* **Work required**
This exercise asks for a copy of each line in the records below with the word "Campeiras" in it.
***** Data under study
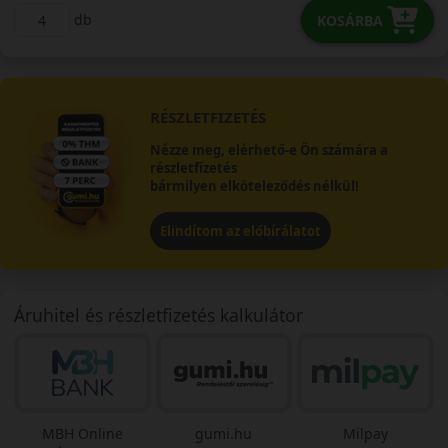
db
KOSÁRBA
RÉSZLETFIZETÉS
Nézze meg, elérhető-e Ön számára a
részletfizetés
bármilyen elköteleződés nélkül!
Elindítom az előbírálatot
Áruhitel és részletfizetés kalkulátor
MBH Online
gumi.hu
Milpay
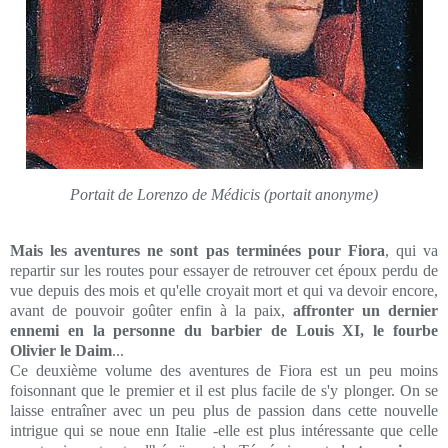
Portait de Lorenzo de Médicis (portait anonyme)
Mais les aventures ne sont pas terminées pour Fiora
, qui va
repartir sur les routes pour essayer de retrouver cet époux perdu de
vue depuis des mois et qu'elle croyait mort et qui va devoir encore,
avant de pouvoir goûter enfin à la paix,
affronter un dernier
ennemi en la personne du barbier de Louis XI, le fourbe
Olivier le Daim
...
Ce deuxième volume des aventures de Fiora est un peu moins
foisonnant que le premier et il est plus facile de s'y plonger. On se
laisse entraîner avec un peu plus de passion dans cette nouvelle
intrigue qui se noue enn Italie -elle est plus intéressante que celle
**********
***** Data under study
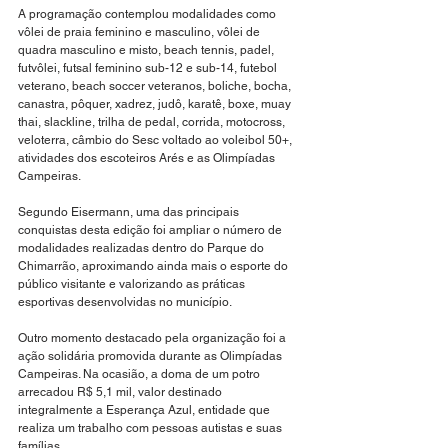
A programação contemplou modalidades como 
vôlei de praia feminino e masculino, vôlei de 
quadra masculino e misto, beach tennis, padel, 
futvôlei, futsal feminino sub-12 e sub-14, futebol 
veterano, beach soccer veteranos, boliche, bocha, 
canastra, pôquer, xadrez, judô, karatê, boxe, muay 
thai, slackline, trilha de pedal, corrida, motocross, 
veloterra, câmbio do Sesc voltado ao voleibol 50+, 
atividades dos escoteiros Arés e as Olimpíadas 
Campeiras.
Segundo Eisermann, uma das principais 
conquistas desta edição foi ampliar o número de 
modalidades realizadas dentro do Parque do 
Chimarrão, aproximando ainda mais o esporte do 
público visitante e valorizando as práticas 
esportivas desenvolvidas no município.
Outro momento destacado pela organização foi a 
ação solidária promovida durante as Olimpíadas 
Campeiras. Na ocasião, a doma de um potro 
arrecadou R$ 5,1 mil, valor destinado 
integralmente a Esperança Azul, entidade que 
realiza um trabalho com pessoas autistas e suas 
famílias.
**********
* **Task result**
Campeiras.
Campeiras. Na ocasião, a doma de um potro 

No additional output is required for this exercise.